Minnesota Catholic Conference staff are monitoring a flurry of bills including paid family leave, and a constitutional amendment that would empower judges to create new modes of discrimination based on the ambiguous concept of gender.
Rebellion against the sexes
There is much talk today of “identity politics.” The urgent question being what identity should guide our politics. The Church proposes that our primary identity is as children of God created in His image—and created male and female (CCC 2333). We are all brothers and sisters, and we should treat one another, accordingly, living together in right relationship; that is, in justice and truth.
Others propose that we define ourselves primarily by racial identity or a fluid construct of “gender.” The latter creates an internal war on one’s human nature by manipulating instead of receiving God’s gift of creation. It undermines the ability to form and participate in the natural family thereby creating a society of atomized individuals beholden to the state.
These principles were the core of MCC testimony against a proposed constitutional amendment to mandate gender equality. This so-called Equal Rights Amendment (H.F. 726) states: “Equality under the law shall not be abridged or denied on account of gender.”
With proponents, we share the goal of stopping unjust discrimination against all persons. But making reasonable distinctions based on sex is often appropriate. Further, the state’s Human Rights Act already bans discrimination based on sex (including sexual orientation).

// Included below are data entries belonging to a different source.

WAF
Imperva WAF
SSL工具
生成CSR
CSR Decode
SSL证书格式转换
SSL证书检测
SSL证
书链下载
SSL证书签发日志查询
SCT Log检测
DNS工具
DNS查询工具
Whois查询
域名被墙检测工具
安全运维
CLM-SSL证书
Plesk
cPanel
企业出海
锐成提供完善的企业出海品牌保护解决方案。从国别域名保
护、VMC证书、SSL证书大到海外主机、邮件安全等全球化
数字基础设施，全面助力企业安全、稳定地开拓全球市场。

The proposed amendment aims to empower judges to impose constitutional mandates in the name of equality that would be unlikely to pass legislatively, as well as erode conscience and religious liberty protections built into the Human Rights Act.

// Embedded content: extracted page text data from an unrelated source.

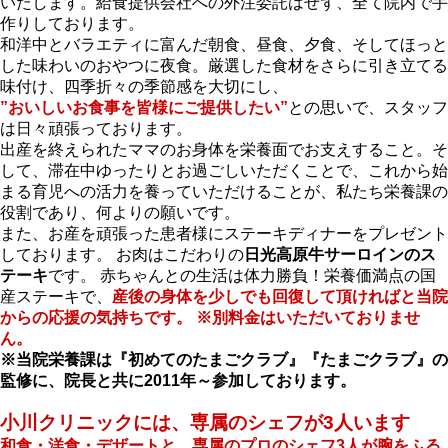
いたします。給食提供会社への外注委託はせず、全て院内で手
作りしております。
和洋中とバラエティに富んだ朝食、昼食、夕食、そしてほっと
した味わいのおやつに夜食。厳選した食材をさらに引き立てる
味付け、四季折々の季節感を大切にし、
”おいしいお食事を皆様にご提供したい”
との思いで、スタッフ
は日々頑張っております。
出産を終えられたママのお身体を栄養面でお支えすること。そ
して、滞在中ゆったりとお過ごしいただくことで、これから始
まる育児への活力を養っていただけることが、私たち栄養課の
役割であり、何よりの願いです。
また、お産を頑張った患者様にステーキディナーをプレゼント
しております。 お肉はこだわりの
日光高原牛サーロインのス
テーキ
です。 赤ちゃんとの生活は体力勝負！栄養価満点の国
産ステーキで、
産後の身体を少しでも回復して頂ければと当院
からの応援の気持ちです。 ※別料金はいただいておりませ
ん。
※当院栄養課は『初めてのたまごクラブ』『たまごクラブ』の
監修に、院長と共に2011年～参加しております。
小川クリニックには、専属のシェフが3人います
和食・洋食・デザートと、専属のプロのシェフ3人が腕をふる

The potential impacts of the amendment include mandating publicly subsidized fertility treatments or surrogacy arrangements for same-sex couples; mandating state-subsidized gender transition therapy and surgery; further entrenching abortion as a “right”; and allowing men to participate in women-only activities and spaces, undermining women’s safety and well-being.
Paid Caregiver Leave
Polling shows that Americans are increasingly delaying or forgoing starting a family altogether because of economic insecurity. A 2018 survey by the New York Times found that 44-percent of respondents reported not being able to afford more children, and 39-percent reported not having enough paid family leave time as a barrier to growing their family.

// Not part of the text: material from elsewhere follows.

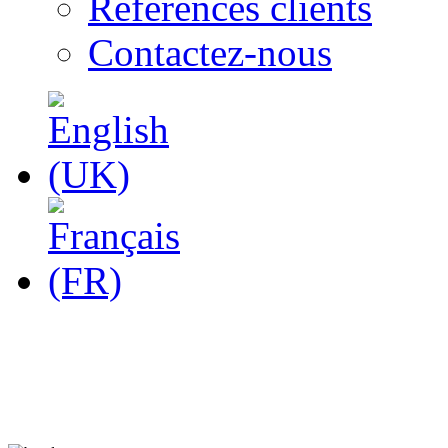
Références clients
Contactez-nous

Business trade associations and worker advocacy groups have been in gridlock for years about a family leave proposal favored by House Democrats that would use a new payroll tax to create the equivalent of a workers’ compensation style system for paid leave (H.F. 1200). MCC has communicated to legislators that H.F. 1200 is a reasonable way to create a family leave program, but the bill has no chance of passing the Republican-controlled Senate.
In an effort to break the logjam, MCC participated in the bill’s hearing to remind lawmakers of the matter’s urgency and encourage them to find common ground for the common good. There are multiple ways in which a paid leave program could be constructed, and for anything to pass, it must recognize the reciprocal relationship and foster solidarity between employers and employees.